You might say something stupid. You might look foolish. You might put your job on the line. And those things are all true if you’re a functional idiot. If you can’t cross the street without holding your mama’s hand, you shouldn’t have a drink at office parties.
If you are like the rest of the world, though, having a drink or two at an office party isn’t a big deal. If anything, it can be a lifesaver.
Here are some reasons why drinking can help your job.
- When you have a drink, you look like a team player.We like to work with people who share common values, common beliefs, and common preferences. A beer is a simple way to show your colleagues that you enjoy their company and that you’re part of the team.
- Drinking enforces trust.

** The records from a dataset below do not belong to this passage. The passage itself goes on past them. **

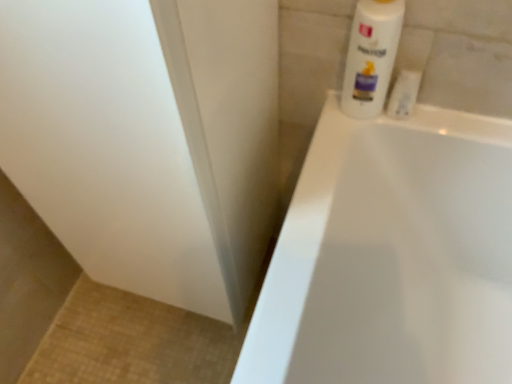 Question: Could you tell me if white plastic tube at upper right is facing white glossy lotion at upper right?

Choices:
 (A) yes
 (B) no

Answer: (B)

Question: Considering the relative sizes of white plastic tube at upper right and white glossy lotion at upper right in the image provided, is white plastic tube at upper right smaller than white glossy lotion at upper right?

Choices:
 (A) no
 (B) yes

Answer: (B)

Question: Is white glossy lotion at upper right located within white plastic tube at upper right?

Choices:
 (A) yes
 (B) no

Answer: (B)

Question: Considering the relative positions of white plastic tube at upper right and white glossy lotion at upper right in the image provided, is white plastic tube at upper right to the left of white glossy lotion at upper right from the viewer's perspective?

Choices:
 (A) no
 (B) yes

Answer: (A)

Question: Can you confirm if white plastic tube at upper right is thinner than white glossy lotion at upper right?

Choices:
 (A) no
 (B) yes

Answer: (B)

Question: From the image's perspective, is white plastic tube at upper right below white glossy lotion at upper right?

Choices:
 (A) yes
 (B) no

Answer: (A)

Question: From the image's perspective, is white glossy lotion at upper right beneath white plastic tube at upper right?

Choices:
 (A) yes
 (B) no

Answer: (B)

Question: Is white glossy lotion at upper right oriented away from white plastic tube at upper right?

Choices:
 (A) no
 (B) yes

Answer: (A)

Question: Does white glossy lotion at upper right have a lesser width compared to white plastic tube at upper right?

Choices:
 (A) yes
 (B) no

Answer: (B)

Question: Is white glossy lotion at upper right wider than white plastic tube at upper right?

Choices:
 (A) no
 (B) yes

Answer: (B)

Question: Is white glossy lotion at upper right further to camera compared to white plastic tube at upper right?

Choices:
 (A) yes
 (B) no

Answer: (B)

Question: From a real-world perspective, is white glossy lotion at upper right positioned under white plastic tube at upper right based on gravity?

Choices:
 (A) no
 (B) yes

Answer: (A)

Question: Would you say white plastic tube at upper right is to the left or to the right of white glossy lotion at upper right in the picture?

Choices:
 (A) right
 (B) left

Answer: (A) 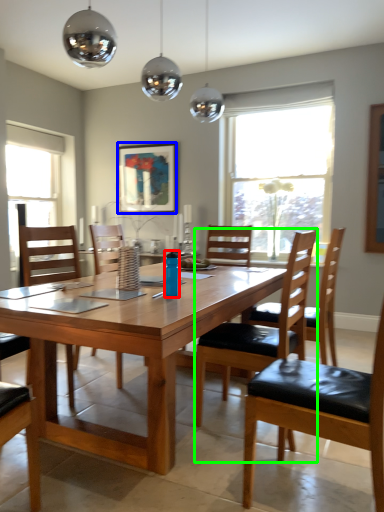 Question: Estimate the real-world distances between objects in this image. Which object is farther from bottle (highlighted by a red box), picture frame (highlighted by a blue box) or chair (highlighted by a green box)?

Choices:
 (A) picture frame
 (B) chair

Answer: (A) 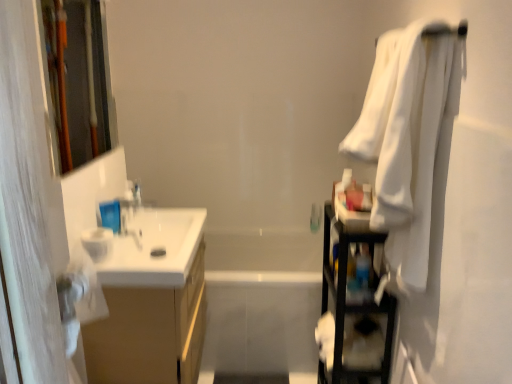 Where is `vacant region to the right of satin silver faucet at upper left`? This screenshot has height=384, width=512. vacant region to the right of satin silver faucet at upper left is located at coordinates (164, 217). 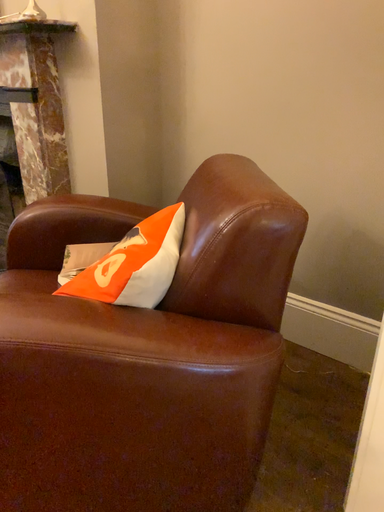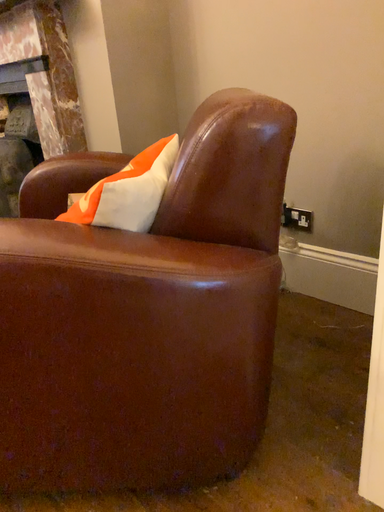 Question: Which way did the camera rotate in the video?

Choices:
 (A) rotated right
 (B) rotated left

Answer: (B) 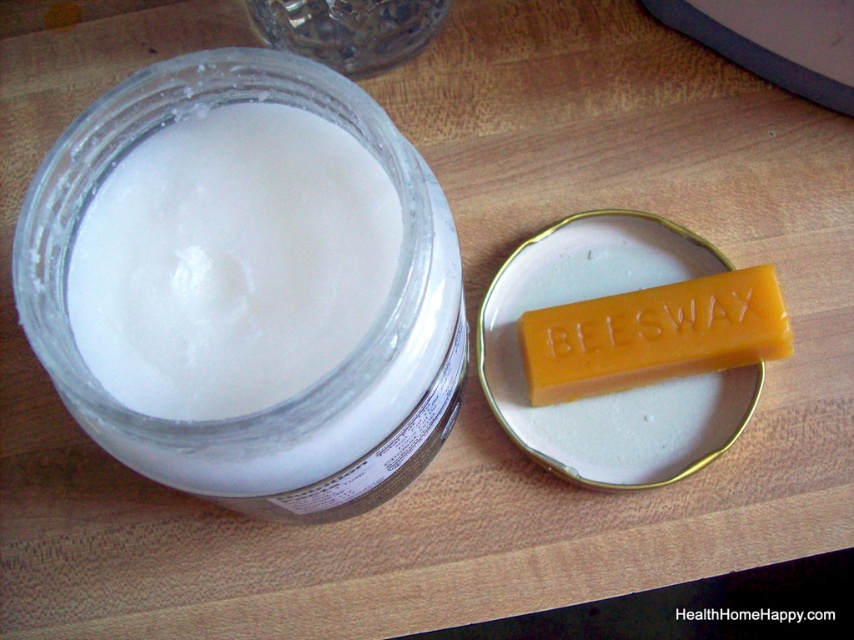 You are organizing items on a table and need to place both the yellow beeswax bar at center and the transparent glass jar at upper center. Based on the current arrangement, which item is located below the other?

The yellow beeswax bar at center is positioned under the transparent glass jar at upper center.

You are arranging items on a table and want to place a decorative plate between the white matte jar at center and the yellow beeswax bar at center. Based on their positions, where should you place the plate to ensure it is between them?

The white matte jar at center is closer to the viewer than the yellow beeswax bar at center. Therefore, you should place the decorative plate in front of the white matte jar at center and behind the yellow beeswax bar at center to position it between them.

You are organizing a skincare routine and have both the white matte jar at center and the yellow beeswax bar at center on your table. To ensure proper storage, you need to place them back in their original positions. Which item was originally on the left side?

The white matte jar at center was originally on the left side of the yellow beeswax bar at center. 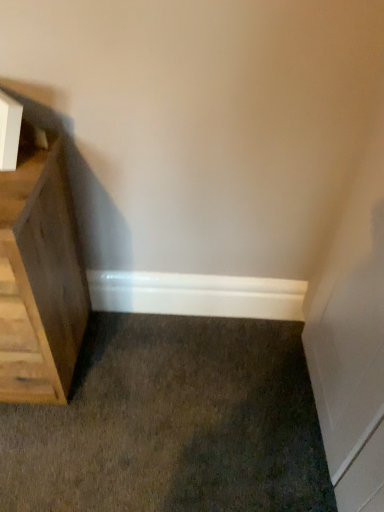 Question: Should I look upward or downward to see white smooth baseboard at lower center?

Choices:
 (A) up
 (B) down

Answer: (B) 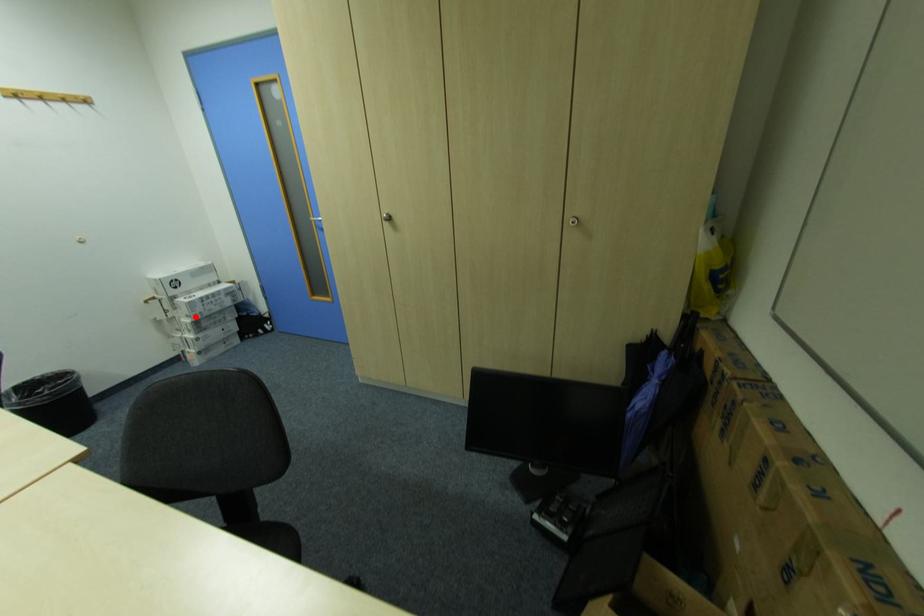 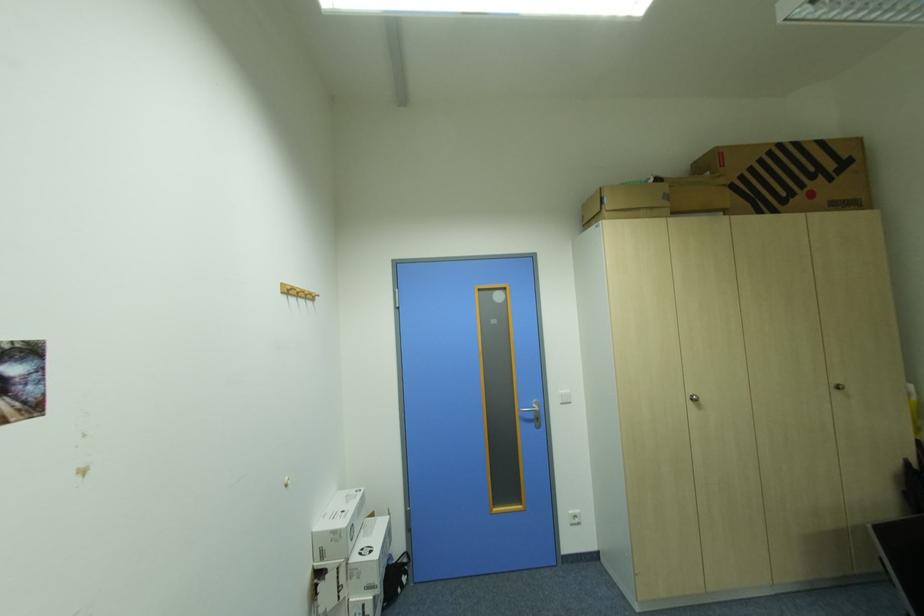 Question: I am providing you with two images of the same scene from different viewpoints. A red point is shown in image1. For the corresponding object point in image2, is it positioned nearer or farther from the camera?

Choices:
 (A) Nearer
 (B) Farther

Answer: (B) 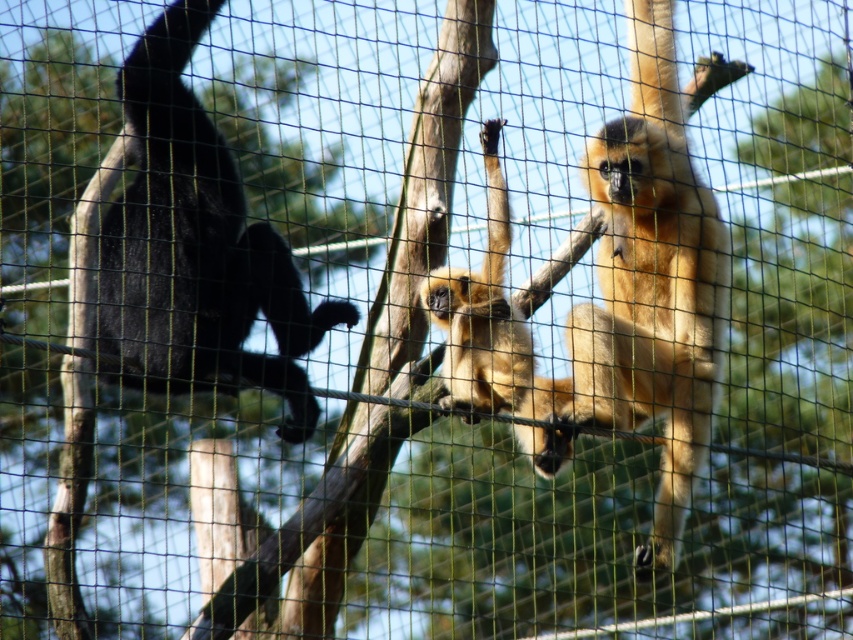 You are observing two golden fur monkeys in the zoo enclosure. The golden fur monkey at right and the golden fur monkey at center are both climbing on wooden branches. From your perspective, which monkey is positioned higher?

The golden fur monkey at right is positioned higher than the golden fur monkey at center because it is above the other.

You are a zookeeper observing the gibbons in their enclosure. You notice the golden fur monkey at right and the shiny black monkey at left. Based on their positions, which monkey is closer to the ground?

The golden fur monkey at right is closer to the ground because it is positioned below the shiny black monkey at left. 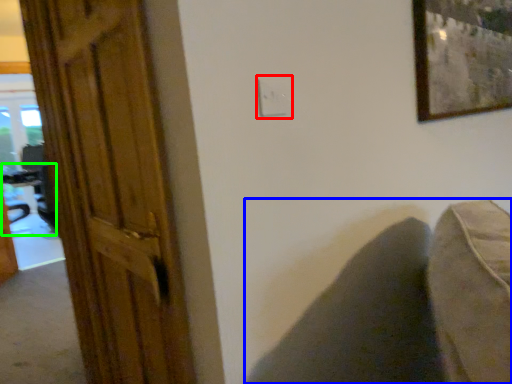 Question: Considering the real-world distances, which object is farthest from electric outlet (highlighted by a red box)? swivel chair (highlighted by a blue box) or table (highlighted by a green box)?

Choices:
 (A) swivel chair
 (B) table

Answer: (B) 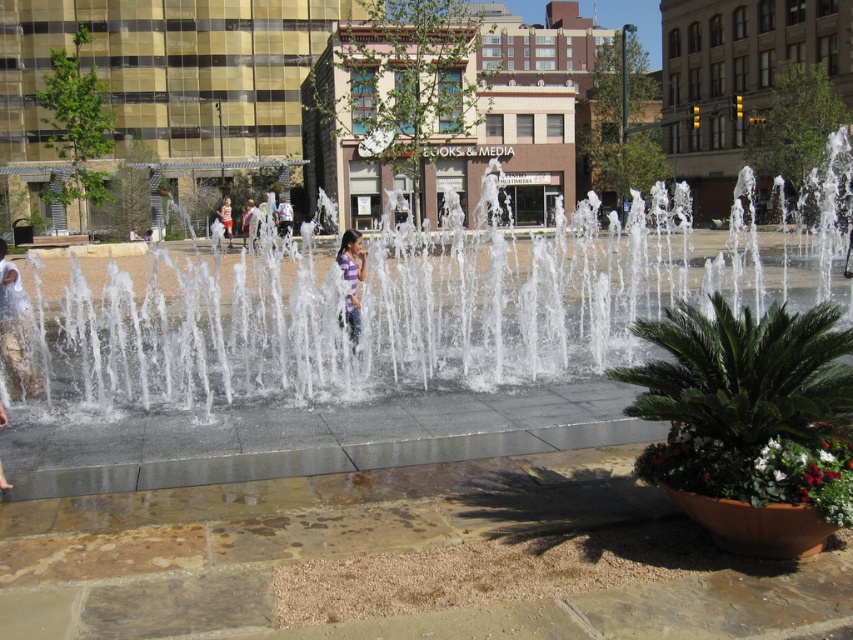 You are standing in the urban scene looking at the fountain. There are two points marked in the image. Which point, point (277,216) or point (222,220), is closer to you?

Point (277,216) is closer to you than point (222,220).

From the picture: You are a photographer trying to capture both the matte purple shirt at left and the purple striped shirt at center in a single shot. However, you notice that focusing on one makes the other blurry. Which shirt should you focus on to ensure the one closer to the camera is sharp?

You should focus on the matte purple shirt at left because it is in front of the purple striped shirt at center, making it closer to the camera. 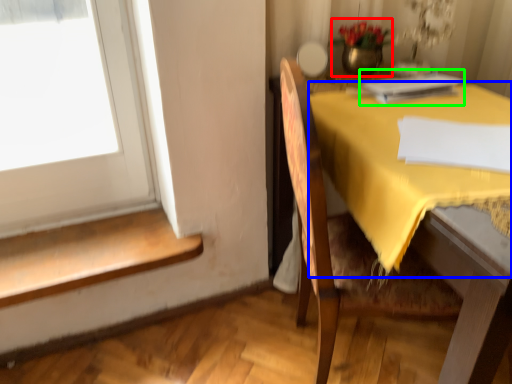 Question: Which object is the closest to the floral arrangement (highlighted by a red box)? Choose among these: tablecloth (highlighted by a blue box) or book (highlighted by a green box).

Choices:
 (A) tablecloth
 (B) book

Answer: (B) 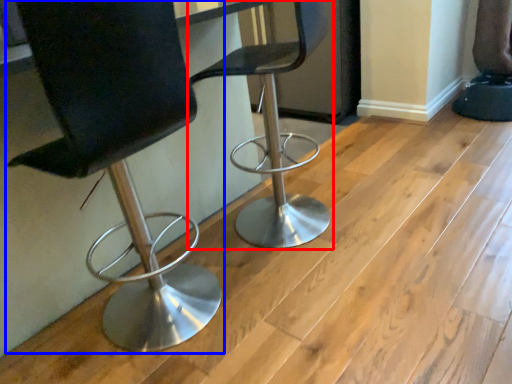 Question: Which object is closer to the camera taking this photo, chair (highlighted by a red box) or chair (highlighted by a blue box)?

Choices:
 (A) chair
 (B) chair

Answer: (B) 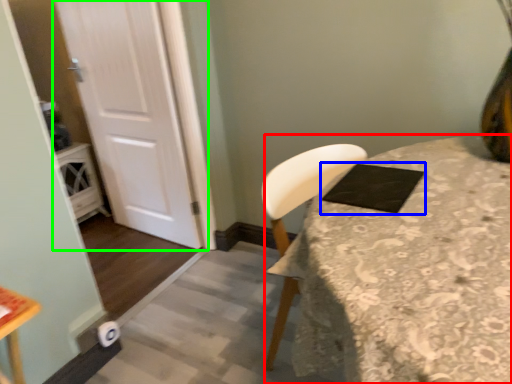 Question: Considering the real-world distances, which object is closest to table (highlighted by a red box)? pad (highlighted by a blue box) or door (highlighted by a green box).

Choices:
 (A) pad
 (B) door

Answer: (A) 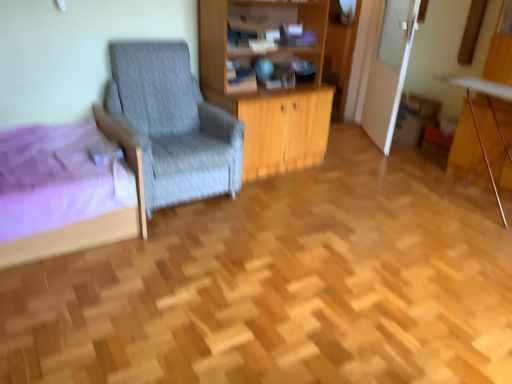 You are a GUI agent. You are given a task and a screenshot of the screen. Output one action in this format:
    pyautogui.click(x=<x>, y=<y>)
    Task: Click on the vacant area that lies between gray fabric chair at left and purple fabric bed at lower left
    The height and width of the screenshot is (384, 512).
    Given the screenshot: What is the action you would take?
    pyautogui.click(x=190, y=215)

When you have a glass of wine in your hand, you are forging a simple bond with fellow employees: you trust them not to rat you out if you have one too many. The other side of the coin? You have to uphold that promise and ‘have their backs’ if they can’t hold their liquor.
- Drinking displays confidence in your judgment. You know who drinks too much and worries about it? Sorority girls named Katie. “Oh my god, do you think Jacob noticed how drunk I was?” Yes, he noticed. That vomit on your shirt was a telltale sign. Show a little maturity and have a sip of wine without looking like an immature schoolgirl.
There’s one more reason to drink at work-related events: because it makes the whole thing more tolerable. White Elephant holiday gift exchanges? Office baby showers? Award ceremonies? Put a bullet in me.
I’m not advocating for full-blown alcoholism, but mature adults are hired for their critical thinking skills, their ability to accomplish tasks, and because they can get the job done. Grownups can appreciate a lovely cocktail without barfing on the boss.
That’s the fun of being an adult.
And if you do barf on the boss, I have one piece of advice for you: lie through your teeth and say it was food poisoning.
Not that I’ve ever done that. Nope. Not at all.